▶ [ACTION ITEM]
Scan the data below for lines holding the word "them", and copy each line found.

▶ [EXERCISE MATERIAL]
##############################

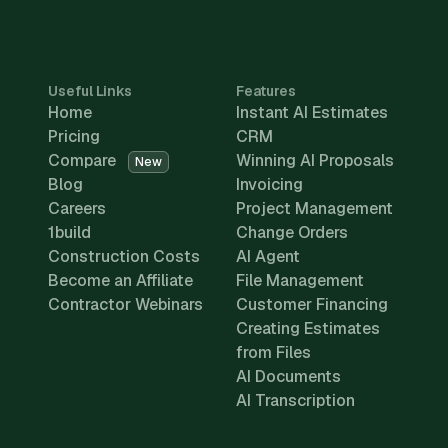
Useful Links
Features
Home
Instant AI Estimates
Pricing
CRM
Compare
Winning AI Proposals
New
Blog
Invoicing
Careers
Project Management
1build
Change Orders
Construction Costs
AI Agent
Become an Affiliate
File Management
Contractor Webinars
Customer Financing
Creating Estimates
from Files
AI Documents
AI Transcription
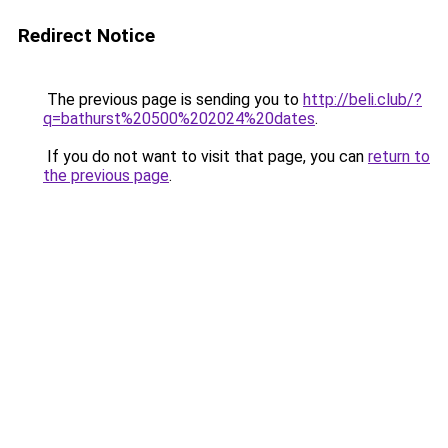
Redirect Notice
The previous page is sending you to
http://beli.club/?
q=bathurst%20500%202024%20dates
.
If you do not want to visit that page, you can
return to
the previous page
.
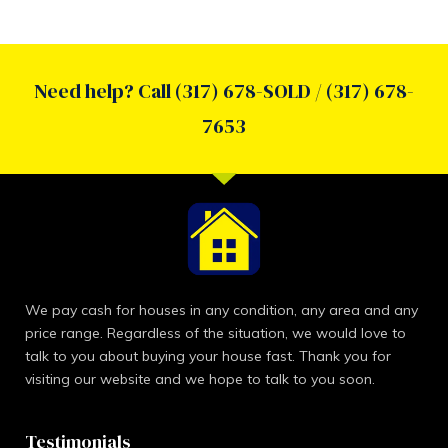
Need help? Call (317) 678-SOLD / (317) 678-
7653
We pay cash for houses in any condition, any area and any
price range. Regardless of the situation, we would love to
talk to you about buying your house fast. Thank you for
visiting our website and we hope to talk to you soon.
Testimonials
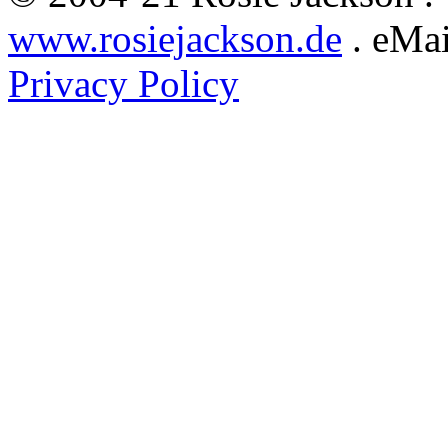
www.rosiejackson.de
. eMai
Privacy Policy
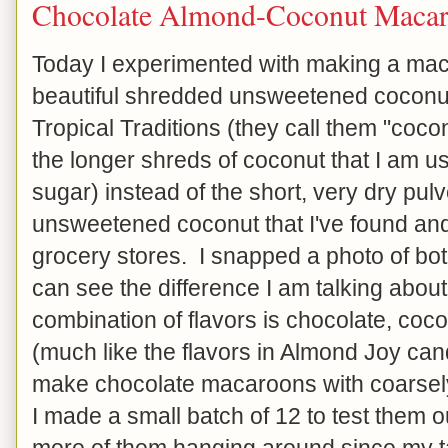
Chocolate Almond-Coconut Maca
Today I experimented with making a mac
beautiful shredded unsweetened coconut
Tropical Traditions (they call them "cocon
the longer shreds of coconut that I am u
sugar) instead of the short, very dry pul
unsweetened coconut that I've found an
grocery stores. I snapped a photo of bot
can see the difference I am talking abou
combination of flavors is chocolate, co
(much like the flavors in Almond Joy can
make chocolate macaroons with coarse
I made a small batch of 12 to test them ou
more of them hanging around since my ta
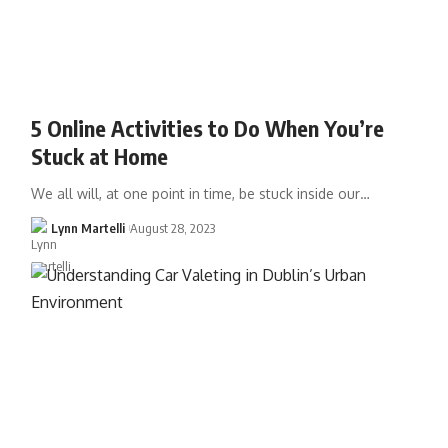
5 Online Activities to Do When You’re
Stuck at Home
We all will, at one point in time, be stuck inside our…
Lynn Martelli
August 28, 2023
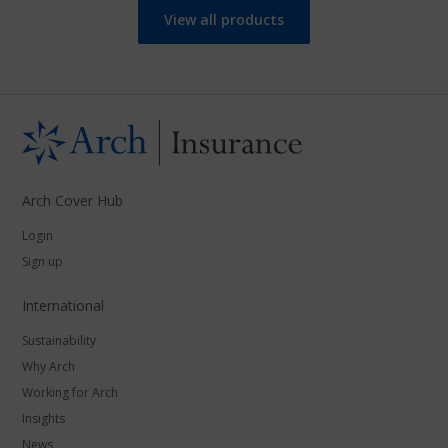
View all products
Arch Cover Hub
Login
Sign up
International
Sustainability
Why Arch
Working for Arch
Insights
News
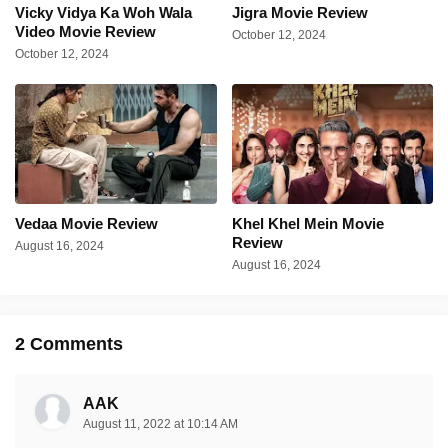
Vicky Vidya Ka Woh Wala
Jigra Movie Review
Video Movie Review
October 12, 2024
October 12, 2024
Vedaa Movie Review
Khel Khel Mein Movie
Review
August 16, 2024
August 16, 2024
2 Comments
AAK
August 11, 2022 at 10:14 AM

##############################

▶ [EXPECTED ANSWER]
Tropical Traditions (they call them "cocon
I made a small batch of 12 to test them ou
more of them hanging around since my ta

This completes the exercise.